UCL team solves Antikythera Mechanism mystery
Quote:The 2005 data revealed thousands of text characters hidden inside the fragments, unread for nearly 2000 years. Inscriptions on the back cover include a description of the cosmos display, with the planets moving on rings and indicated by marker beads. The team worked to reconstruct this display.
Two critical numbers in the X-rays of the front cover, of 462 years and 442 years, accurately represent cycles of Venus and Saturn respectively. When observed from Earth, the plants’ cycles sometimes reverse their motions against the stars. Experts must track these cycles over long time-periods to predict their positions.
PhD candidate and team member Aris Dacanalis explained that the classic astronomy of the first millennium BC originated in Babylon, but that nothing in the astronomy suggested how the ancient Greeks found the highly accurate cycles for Saturn and Venus.

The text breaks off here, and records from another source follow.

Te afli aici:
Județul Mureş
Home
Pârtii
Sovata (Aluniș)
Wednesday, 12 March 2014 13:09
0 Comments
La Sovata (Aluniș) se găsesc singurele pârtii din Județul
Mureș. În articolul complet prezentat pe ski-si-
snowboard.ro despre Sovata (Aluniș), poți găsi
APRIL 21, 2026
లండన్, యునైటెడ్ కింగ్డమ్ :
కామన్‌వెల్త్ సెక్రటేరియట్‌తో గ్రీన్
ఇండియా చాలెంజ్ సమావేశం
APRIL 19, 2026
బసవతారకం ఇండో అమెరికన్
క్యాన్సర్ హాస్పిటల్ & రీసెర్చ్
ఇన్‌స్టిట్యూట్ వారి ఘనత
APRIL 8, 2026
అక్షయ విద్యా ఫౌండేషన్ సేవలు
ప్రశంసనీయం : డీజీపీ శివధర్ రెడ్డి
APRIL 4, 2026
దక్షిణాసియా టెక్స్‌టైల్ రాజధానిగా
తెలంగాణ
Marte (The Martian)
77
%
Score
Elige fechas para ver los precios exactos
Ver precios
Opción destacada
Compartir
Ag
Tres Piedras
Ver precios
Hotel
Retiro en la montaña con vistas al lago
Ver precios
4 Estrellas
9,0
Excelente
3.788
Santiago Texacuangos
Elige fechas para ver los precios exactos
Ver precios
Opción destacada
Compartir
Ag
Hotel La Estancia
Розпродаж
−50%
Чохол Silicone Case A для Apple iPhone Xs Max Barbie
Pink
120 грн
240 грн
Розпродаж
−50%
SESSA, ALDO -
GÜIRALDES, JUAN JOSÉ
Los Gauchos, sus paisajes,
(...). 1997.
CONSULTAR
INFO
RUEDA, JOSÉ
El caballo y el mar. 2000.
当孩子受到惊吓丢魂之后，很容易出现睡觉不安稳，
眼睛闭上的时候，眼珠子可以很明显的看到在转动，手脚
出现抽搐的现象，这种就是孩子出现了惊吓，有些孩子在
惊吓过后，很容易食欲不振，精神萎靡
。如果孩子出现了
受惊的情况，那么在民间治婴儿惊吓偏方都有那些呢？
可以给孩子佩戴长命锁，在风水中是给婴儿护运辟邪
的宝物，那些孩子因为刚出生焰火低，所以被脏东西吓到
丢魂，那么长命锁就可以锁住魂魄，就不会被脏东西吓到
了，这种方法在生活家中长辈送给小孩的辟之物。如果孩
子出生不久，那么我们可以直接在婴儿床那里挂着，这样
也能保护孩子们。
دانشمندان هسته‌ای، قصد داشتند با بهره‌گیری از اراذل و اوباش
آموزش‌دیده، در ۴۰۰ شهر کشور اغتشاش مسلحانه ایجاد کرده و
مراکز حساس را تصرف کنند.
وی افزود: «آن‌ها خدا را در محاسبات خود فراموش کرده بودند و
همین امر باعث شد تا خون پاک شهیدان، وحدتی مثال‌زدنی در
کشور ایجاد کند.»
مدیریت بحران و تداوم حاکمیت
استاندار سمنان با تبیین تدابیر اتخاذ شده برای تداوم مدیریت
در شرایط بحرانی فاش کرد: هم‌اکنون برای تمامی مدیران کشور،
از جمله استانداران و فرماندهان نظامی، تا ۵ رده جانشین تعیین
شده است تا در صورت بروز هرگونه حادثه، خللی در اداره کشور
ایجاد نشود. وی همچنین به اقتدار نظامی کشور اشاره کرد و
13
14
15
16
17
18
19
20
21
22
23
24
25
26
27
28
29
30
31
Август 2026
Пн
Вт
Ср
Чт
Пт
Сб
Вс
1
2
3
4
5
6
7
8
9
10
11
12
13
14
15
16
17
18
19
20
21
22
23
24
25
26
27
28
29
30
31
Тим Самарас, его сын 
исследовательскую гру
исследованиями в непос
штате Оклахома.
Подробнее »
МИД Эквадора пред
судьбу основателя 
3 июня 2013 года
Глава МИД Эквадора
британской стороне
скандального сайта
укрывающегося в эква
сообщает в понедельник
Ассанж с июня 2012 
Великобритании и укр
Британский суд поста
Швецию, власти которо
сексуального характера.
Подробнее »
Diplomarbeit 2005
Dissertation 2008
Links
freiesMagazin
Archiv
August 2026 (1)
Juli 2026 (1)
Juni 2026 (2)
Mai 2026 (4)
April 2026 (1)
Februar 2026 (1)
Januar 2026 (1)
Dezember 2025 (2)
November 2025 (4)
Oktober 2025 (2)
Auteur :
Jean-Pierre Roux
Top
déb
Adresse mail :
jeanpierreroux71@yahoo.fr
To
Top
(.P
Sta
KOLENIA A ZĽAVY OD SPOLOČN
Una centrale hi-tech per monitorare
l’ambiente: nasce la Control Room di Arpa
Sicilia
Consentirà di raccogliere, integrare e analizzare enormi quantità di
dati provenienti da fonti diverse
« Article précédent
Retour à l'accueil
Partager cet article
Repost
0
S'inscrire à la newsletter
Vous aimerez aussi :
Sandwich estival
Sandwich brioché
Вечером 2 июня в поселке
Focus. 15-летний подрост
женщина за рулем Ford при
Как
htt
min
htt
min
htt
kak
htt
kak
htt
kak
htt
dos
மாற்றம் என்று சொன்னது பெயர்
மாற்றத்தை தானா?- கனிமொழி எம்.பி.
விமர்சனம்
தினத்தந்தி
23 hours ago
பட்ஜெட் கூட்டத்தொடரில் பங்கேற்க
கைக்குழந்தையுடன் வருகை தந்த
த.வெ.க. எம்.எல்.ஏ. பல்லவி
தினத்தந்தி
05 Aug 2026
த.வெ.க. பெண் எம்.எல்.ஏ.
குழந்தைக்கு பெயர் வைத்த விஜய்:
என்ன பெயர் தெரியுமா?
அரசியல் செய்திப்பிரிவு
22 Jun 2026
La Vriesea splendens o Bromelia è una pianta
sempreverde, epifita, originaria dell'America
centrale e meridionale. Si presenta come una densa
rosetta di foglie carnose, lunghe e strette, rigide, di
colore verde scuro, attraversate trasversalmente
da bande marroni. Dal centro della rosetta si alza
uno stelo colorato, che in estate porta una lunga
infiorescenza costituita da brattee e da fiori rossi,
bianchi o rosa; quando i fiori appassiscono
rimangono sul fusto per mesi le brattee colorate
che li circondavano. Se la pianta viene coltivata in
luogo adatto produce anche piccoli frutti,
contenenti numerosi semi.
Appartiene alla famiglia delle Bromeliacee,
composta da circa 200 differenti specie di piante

Using an ancient Greek mathematical method described by the philosopher Parmenides, the team has reportedly discovered how the cycles were derived, as well as recovering the cycles of all other planets where evidence was missing.
“After considerable struggle, we managed to match the evidence in Fragments A and D to a mechanism for Venus, which exactly models its 462-year planetary period relation, with the 63-tooth gear playing a crucial role,” said PhD candidate and team member David Higgon.
Professor Freeth explained that the team then created mechanisms for all of the planets that would calculate the new advanced astronomical cycles and minimise the number of gears in the whole system, so that they would fit into the tight spaces available.